YOUR ASSIGNMENT: Retype, word for word, each line between the lines holding "Toutes nos actus (516, 2048)" and "Configurer vos cookies (393, 2554)", inclusive, and leave the rest of the data alone.

TASK INPUTS:
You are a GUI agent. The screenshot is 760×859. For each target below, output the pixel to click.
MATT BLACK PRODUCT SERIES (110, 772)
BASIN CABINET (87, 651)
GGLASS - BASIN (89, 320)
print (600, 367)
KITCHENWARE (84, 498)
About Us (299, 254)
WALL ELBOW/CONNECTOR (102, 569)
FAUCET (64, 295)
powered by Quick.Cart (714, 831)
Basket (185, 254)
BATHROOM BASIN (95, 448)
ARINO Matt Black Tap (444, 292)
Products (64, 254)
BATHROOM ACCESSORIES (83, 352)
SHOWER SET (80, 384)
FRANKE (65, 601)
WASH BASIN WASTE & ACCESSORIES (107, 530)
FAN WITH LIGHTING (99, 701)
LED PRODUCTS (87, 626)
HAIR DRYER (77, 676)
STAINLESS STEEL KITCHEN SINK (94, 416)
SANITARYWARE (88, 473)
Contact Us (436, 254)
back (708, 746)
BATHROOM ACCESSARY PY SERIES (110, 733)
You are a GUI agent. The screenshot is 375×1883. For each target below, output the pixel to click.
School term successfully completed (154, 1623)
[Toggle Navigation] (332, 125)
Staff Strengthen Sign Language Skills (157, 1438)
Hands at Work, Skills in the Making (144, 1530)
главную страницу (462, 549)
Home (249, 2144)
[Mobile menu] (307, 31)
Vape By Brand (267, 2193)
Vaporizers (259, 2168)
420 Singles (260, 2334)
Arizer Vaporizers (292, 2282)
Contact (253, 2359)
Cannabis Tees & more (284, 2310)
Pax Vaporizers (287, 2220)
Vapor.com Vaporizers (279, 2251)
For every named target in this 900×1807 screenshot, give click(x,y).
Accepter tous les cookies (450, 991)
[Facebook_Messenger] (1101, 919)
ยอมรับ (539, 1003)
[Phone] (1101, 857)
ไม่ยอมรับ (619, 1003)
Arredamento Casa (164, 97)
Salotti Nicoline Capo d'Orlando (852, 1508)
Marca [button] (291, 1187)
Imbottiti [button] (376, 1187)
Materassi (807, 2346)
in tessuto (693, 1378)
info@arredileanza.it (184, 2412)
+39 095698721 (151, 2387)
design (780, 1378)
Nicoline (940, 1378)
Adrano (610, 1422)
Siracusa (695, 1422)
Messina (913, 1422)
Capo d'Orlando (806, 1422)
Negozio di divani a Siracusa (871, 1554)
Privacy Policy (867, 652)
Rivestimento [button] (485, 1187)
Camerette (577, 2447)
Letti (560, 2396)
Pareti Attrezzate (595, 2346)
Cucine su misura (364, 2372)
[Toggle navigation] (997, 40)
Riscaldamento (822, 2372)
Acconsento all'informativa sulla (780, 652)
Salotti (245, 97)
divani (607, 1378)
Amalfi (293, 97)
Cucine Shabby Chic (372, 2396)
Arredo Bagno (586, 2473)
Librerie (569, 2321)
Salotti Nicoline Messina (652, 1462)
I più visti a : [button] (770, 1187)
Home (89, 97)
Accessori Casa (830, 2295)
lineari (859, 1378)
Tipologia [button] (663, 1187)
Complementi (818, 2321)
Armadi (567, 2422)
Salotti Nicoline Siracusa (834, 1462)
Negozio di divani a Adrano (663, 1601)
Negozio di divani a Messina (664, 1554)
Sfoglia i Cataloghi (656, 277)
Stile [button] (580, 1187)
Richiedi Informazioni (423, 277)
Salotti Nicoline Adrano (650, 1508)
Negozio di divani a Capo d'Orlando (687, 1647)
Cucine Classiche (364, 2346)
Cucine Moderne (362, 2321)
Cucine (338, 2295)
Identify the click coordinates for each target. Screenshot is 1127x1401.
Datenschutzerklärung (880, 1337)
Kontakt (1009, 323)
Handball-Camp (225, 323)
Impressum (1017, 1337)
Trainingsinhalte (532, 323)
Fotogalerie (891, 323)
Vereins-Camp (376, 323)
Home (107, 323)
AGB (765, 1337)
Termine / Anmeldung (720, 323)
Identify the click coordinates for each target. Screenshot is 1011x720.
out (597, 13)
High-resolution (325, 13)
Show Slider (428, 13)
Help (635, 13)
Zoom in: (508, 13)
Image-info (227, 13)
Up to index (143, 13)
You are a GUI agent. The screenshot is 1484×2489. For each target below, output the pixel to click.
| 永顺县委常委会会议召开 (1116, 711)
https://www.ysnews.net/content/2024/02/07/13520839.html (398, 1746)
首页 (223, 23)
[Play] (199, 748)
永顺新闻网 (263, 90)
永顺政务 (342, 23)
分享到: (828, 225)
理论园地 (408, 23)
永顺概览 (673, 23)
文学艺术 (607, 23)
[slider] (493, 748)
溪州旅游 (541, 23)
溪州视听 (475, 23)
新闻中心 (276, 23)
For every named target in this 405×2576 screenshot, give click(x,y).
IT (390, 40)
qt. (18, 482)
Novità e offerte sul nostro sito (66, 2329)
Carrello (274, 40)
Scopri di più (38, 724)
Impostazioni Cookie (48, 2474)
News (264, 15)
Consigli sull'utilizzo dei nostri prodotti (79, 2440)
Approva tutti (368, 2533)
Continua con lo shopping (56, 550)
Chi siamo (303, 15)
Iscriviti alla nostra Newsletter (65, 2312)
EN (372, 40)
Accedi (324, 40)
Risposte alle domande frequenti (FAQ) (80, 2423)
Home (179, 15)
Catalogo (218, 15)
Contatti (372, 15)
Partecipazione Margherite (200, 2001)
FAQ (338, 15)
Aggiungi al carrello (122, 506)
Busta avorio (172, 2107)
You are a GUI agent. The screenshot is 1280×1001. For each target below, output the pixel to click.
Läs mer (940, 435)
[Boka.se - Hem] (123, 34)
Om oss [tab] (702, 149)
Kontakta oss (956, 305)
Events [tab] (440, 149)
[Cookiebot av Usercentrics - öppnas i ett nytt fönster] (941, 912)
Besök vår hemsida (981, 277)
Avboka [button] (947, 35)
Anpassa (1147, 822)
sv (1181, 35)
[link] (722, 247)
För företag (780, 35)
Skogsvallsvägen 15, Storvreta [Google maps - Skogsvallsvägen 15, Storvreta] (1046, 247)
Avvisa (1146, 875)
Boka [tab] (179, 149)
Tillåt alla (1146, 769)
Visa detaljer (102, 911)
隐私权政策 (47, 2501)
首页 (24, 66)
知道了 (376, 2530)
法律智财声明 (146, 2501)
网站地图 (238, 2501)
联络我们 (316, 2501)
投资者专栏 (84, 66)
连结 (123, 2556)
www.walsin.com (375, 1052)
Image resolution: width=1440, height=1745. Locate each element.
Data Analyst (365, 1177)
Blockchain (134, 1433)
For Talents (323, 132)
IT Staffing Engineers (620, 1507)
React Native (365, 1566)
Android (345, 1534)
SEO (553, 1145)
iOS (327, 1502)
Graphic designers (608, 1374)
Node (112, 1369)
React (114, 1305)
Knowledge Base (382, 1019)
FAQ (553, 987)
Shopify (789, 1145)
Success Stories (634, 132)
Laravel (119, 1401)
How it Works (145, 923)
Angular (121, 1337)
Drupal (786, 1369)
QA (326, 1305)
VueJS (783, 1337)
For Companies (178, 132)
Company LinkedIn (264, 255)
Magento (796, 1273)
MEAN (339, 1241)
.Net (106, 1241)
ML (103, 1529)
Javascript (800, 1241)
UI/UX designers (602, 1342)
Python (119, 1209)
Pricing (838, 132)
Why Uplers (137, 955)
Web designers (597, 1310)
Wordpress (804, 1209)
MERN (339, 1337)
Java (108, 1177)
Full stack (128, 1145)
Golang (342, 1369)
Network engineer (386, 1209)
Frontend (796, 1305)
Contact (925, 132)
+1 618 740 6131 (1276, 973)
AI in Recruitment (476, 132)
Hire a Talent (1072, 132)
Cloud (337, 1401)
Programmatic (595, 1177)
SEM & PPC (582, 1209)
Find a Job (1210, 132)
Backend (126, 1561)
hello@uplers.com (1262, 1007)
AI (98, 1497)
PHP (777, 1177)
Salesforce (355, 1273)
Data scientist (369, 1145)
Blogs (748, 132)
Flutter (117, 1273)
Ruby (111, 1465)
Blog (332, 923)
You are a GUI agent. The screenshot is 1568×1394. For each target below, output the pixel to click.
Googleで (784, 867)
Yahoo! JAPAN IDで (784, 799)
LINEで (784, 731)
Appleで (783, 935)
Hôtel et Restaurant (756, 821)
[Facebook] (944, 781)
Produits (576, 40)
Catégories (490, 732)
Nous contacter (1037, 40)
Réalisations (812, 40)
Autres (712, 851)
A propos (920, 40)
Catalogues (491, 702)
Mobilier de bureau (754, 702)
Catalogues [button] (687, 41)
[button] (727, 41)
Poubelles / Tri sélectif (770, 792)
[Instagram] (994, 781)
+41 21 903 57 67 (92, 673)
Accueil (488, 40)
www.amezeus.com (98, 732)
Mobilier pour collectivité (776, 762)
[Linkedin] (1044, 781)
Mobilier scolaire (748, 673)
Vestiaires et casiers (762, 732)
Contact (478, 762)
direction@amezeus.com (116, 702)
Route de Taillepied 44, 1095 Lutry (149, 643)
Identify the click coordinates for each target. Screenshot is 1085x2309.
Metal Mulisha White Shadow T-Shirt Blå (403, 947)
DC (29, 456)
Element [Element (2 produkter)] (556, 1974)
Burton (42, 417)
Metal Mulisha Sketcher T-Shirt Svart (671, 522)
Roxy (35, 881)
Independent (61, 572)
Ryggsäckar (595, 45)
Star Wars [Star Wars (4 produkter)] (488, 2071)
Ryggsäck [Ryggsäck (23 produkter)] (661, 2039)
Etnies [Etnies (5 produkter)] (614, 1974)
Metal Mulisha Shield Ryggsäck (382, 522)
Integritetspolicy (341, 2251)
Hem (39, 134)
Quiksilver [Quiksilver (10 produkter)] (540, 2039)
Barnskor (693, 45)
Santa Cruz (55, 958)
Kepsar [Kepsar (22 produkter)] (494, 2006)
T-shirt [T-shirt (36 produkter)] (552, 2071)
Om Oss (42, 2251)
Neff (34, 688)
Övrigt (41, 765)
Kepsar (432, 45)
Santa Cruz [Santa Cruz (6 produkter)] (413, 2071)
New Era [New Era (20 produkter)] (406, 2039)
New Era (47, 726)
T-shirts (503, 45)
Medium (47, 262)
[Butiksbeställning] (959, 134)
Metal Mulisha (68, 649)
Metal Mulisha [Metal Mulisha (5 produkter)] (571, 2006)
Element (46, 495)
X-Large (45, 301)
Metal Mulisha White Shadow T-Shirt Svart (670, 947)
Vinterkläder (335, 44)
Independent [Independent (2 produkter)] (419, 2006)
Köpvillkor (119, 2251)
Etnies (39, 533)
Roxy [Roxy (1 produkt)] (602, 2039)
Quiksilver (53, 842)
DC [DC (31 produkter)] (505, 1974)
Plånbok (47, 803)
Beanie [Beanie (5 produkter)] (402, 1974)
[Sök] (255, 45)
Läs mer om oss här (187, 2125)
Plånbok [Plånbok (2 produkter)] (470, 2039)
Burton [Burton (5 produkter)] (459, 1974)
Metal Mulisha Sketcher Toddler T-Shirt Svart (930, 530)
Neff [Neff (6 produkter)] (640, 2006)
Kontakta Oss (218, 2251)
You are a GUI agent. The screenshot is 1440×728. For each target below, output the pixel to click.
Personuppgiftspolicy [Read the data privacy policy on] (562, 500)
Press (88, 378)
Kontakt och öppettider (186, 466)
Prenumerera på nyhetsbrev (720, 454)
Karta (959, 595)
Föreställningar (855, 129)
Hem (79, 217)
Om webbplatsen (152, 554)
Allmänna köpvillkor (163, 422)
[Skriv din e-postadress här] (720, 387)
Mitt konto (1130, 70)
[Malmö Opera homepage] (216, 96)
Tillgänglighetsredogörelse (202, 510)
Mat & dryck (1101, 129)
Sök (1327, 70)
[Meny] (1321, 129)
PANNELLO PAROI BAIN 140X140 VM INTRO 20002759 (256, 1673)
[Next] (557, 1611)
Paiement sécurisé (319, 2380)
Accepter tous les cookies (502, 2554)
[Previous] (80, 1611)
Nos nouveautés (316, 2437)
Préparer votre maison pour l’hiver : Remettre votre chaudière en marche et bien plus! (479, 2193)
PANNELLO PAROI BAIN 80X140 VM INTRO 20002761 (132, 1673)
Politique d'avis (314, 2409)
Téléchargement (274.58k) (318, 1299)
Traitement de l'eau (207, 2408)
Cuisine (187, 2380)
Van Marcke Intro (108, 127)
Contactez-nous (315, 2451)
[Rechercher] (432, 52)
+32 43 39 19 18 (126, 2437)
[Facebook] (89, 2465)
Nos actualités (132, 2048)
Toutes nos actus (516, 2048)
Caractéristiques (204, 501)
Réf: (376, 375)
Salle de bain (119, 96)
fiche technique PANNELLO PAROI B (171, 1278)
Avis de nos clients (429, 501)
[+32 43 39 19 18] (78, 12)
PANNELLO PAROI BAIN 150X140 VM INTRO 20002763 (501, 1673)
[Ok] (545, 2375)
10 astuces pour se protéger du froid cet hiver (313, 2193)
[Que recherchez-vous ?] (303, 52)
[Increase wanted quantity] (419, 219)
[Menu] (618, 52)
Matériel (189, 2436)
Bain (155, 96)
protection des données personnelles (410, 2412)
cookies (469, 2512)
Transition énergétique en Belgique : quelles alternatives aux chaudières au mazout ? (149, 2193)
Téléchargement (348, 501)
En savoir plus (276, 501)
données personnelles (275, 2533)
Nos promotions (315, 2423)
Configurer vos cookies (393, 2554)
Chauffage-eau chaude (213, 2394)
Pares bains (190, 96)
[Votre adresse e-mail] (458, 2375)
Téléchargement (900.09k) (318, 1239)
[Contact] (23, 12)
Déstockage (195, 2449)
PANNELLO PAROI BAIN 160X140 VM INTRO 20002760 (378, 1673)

WRITTEN RESPONSE:
Toutes nos actus (516, 2048)
Caractéristiques (204, 501)
Réf: (376, 375)
Salle de bain (119, 96)
fiche technique PANNELLO PAROI B (171, 1278)
Avis de nos clients (429, 501)
[+32 43 39 19 18] (78, 12)
PANNELLO PAROI BAIN 150X140 VM INTRO 20002763 (501, 1673)
[Ok] (545, 2375)
10 astuces pour se protéger du froid cet hiver (313, 2193)
[Que recherchez-vous ?] (303, 52)
[Increase wanted quantity] (419, 219)
[Menu] (618, 52)
Matériel (189, 2436)
Bain (155, 96)
protection des données personnelles (410, 2412)
cookies (469, 2512)
Transition énergétique en Belgique : quelles alternatives aux chaudières au mazout ? (149, 2193)
Téléchargement (348, 501)
En savoir plus (276, 501)
données personnelles (275, 2533)
Nos promotions (315, 2423)
Configurer vos cookies (393, 2554)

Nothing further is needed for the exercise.